* Required action *
Go to the line below that has "lo termina usando el", print it and each line after it exactly, and stop after the line that has "sienne warzywa i"; leave out pictures.

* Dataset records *
***

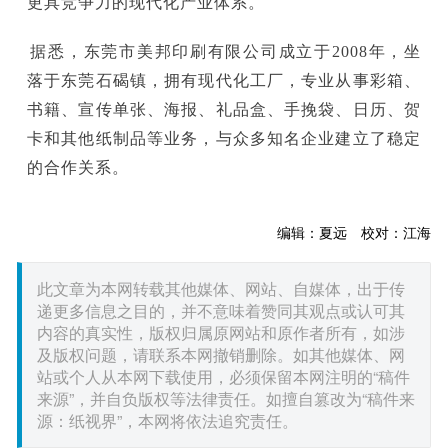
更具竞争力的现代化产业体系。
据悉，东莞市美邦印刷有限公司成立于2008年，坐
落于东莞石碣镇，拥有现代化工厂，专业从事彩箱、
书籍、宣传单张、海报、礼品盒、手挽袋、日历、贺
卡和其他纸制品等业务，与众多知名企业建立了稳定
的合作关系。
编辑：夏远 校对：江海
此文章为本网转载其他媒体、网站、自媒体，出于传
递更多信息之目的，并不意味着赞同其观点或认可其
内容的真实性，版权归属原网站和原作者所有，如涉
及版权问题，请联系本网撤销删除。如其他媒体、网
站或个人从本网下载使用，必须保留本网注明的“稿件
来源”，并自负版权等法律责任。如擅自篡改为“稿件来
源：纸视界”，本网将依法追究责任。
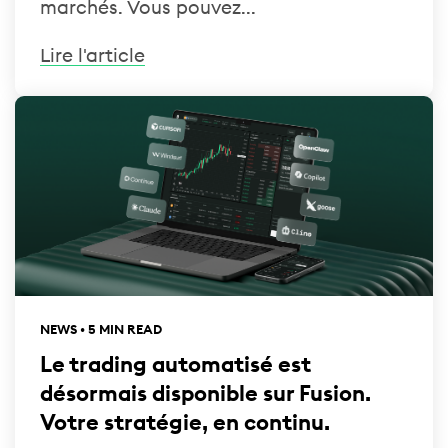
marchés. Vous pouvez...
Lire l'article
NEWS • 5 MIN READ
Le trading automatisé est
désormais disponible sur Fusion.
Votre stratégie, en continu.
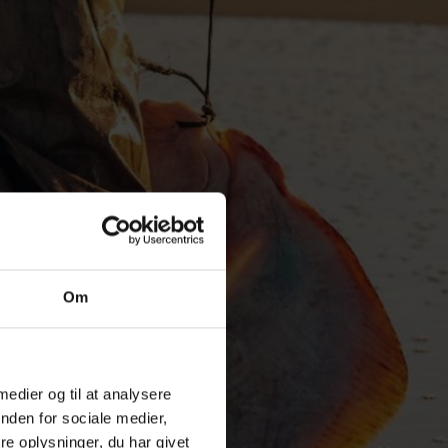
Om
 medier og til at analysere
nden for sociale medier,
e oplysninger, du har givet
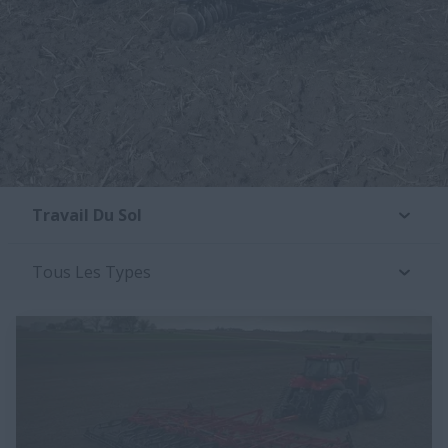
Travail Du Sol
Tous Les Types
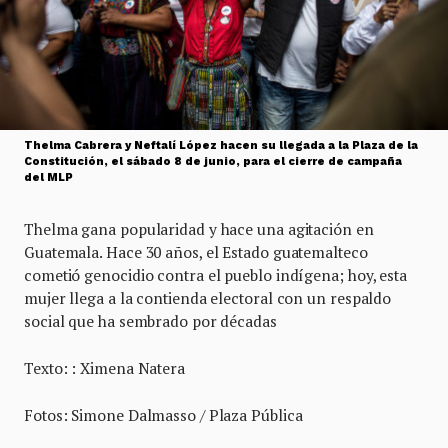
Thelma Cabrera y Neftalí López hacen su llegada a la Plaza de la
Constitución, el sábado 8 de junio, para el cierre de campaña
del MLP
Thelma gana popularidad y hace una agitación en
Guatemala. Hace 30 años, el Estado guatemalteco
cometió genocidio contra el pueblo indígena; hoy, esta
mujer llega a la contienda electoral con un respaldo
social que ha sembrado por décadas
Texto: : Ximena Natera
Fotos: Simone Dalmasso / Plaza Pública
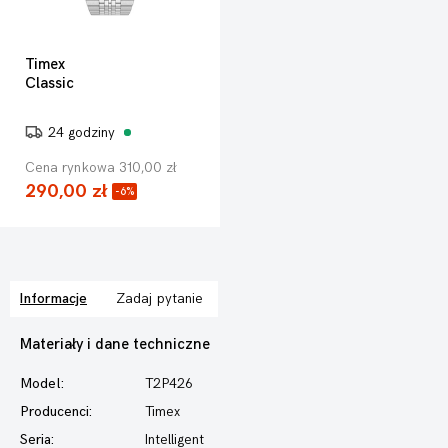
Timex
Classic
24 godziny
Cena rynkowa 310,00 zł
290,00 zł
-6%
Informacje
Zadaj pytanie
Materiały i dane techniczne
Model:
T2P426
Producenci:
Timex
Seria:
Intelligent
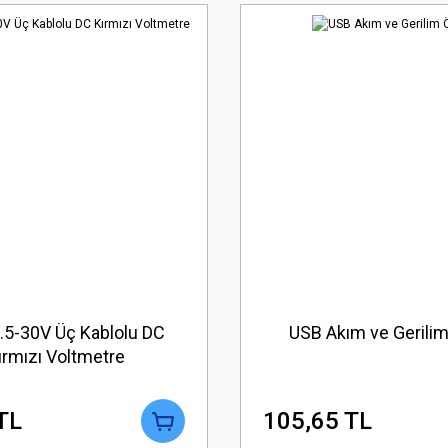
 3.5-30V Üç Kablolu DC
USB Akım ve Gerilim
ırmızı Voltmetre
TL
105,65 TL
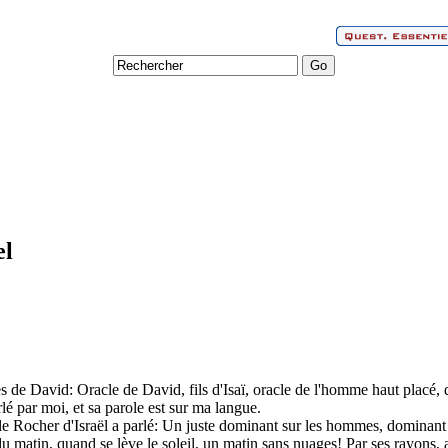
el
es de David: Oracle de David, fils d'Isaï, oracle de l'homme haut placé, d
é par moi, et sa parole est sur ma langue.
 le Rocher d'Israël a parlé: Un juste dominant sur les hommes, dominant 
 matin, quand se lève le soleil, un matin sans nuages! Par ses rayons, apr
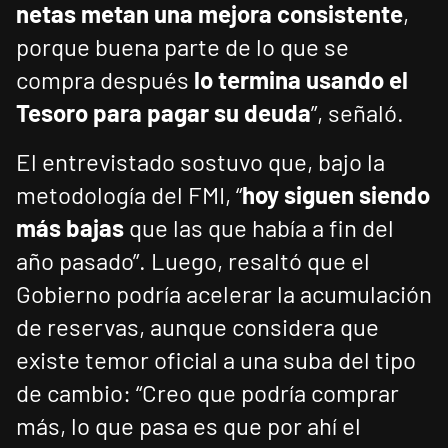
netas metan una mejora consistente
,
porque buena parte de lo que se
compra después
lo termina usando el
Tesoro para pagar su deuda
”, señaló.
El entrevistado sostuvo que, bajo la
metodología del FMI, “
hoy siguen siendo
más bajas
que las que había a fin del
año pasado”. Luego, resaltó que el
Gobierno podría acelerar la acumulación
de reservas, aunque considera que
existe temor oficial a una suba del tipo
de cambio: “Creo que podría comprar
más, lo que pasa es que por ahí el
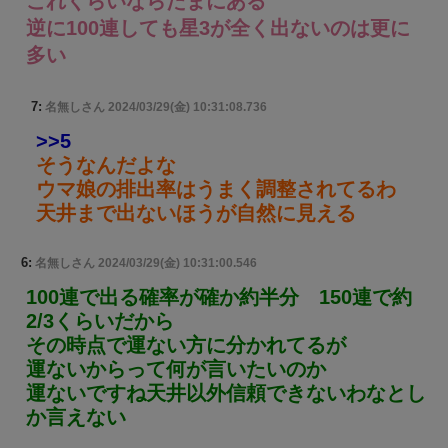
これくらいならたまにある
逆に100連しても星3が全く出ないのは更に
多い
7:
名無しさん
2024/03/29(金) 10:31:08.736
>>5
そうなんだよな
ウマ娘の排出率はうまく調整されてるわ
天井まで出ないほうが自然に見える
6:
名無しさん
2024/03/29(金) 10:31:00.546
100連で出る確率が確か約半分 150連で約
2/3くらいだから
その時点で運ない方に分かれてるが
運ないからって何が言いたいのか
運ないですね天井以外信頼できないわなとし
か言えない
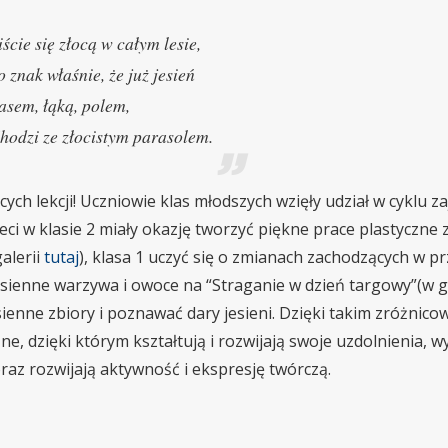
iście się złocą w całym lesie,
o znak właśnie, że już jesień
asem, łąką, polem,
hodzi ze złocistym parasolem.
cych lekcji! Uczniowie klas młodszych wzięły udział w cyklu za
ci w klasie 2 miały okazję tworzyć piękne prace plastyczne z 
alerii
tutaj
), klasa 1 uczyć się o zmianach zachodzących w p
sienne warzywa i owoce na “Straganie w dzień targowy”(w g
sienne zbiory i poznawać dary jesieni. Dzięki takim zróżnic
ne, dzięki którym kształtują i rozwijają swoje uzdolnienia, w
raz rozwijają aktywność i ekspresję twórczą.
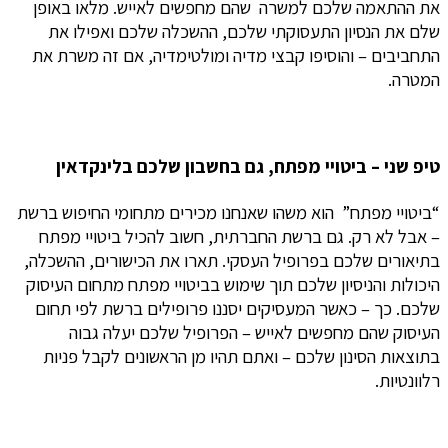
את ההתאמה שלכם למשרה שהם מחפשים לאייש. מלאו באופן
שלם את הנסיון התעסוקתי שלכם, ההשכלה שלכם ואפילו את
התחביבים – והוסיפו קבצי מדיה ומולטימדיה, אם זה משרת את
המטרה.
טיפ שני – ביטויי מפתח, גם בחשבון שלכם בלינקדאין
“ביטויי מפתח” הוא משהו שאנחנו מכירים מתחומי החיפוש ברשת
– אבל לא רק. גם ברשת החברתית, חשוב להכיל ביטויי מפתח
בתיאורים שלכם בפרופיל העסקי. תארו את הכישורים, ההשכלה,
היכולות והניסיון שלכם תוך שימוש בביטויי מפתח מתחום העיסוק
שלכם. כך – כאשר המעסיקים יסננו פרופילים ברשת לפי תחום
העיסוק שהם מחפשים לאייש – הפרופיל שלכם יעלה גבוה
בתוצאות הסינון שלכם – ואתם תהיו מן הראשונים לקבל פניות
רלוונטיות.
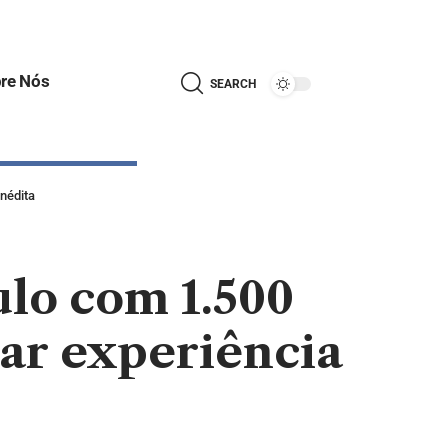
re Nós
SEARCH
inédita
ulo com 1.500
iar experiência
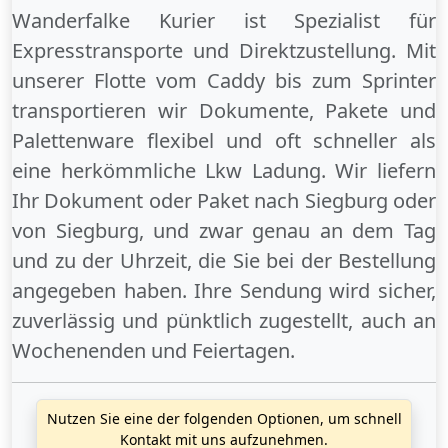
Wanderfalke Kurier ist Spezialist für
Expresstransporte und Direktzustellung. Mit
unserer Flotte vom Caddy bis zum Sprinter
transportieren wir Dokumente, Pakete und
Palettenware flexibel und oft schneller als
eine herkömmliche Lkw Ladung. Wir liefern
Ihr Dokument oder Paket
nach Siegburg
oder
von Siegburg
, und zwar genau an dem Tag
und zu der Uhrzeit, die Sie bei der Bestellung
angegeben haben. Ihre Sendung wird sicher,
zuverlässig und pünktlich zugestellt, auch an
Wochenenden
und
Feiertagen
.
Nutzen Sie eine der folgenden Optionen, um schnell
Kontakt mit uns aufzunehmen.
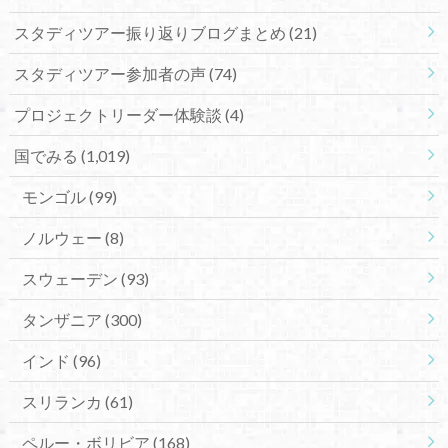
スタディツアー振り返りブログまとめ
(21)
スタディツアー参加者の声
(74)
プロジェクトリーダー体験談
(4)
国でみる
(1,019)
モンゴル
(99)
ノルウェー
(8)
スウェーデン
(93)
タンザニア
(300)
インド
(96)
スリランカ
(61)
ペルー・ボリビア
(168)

***

* Exercise solution *
lo termina usando el
Tesoro para pagar su deuda
”, señaló.
El entrevistado sostuvo que, bajo la
metodología del FMI, “
hoy siguen siendo
más bajas
que las que había a fin del
año pasado”. Luego, resaltó que el
Gobierno podría acelerar la acumulación
de reservas, aunque considera que
existe temor oficial a una suba del tipo
de cambio: “Creo que podría comprar
más, lo que pasa es que por ahí el
これくらいならたまにある
逆に100連しても星3が全く出ないのは更に
多い
7:
名無しさん
2024/03/29(金) 10:31:08.736
>>5
そうなんだよな
ウマ娘の排出率はうまく調整されてるわ
天井まで出ないほうが自然に見える
6:
名無しさん
2024/03/29(金) 10:31:00.546
100連で出る確率が確か約半分 150連で約
2/3くらいだから
その時点で運ない方に分かれてるが
運ないからって何が言いたいのか
運ないですね天井以外信頼できないわなとし
か言えない
iście się złocą w całym lesie,
o znak właśnie, że już jesień
asem, łąką, polem,
hodzi ze złocistym parasolem.
cych lekcji! Uczniowie klas młodszych wzięły udział w cyklu za
ci w klasie 2 miały okazję tworzyć piękne prace plastyczne z 
alerii
tutaj
), klasa 1 uczyć się o zmianach zachodzących w p
sienne warzywa i owoce na “Straganie w dzień targowy”(w g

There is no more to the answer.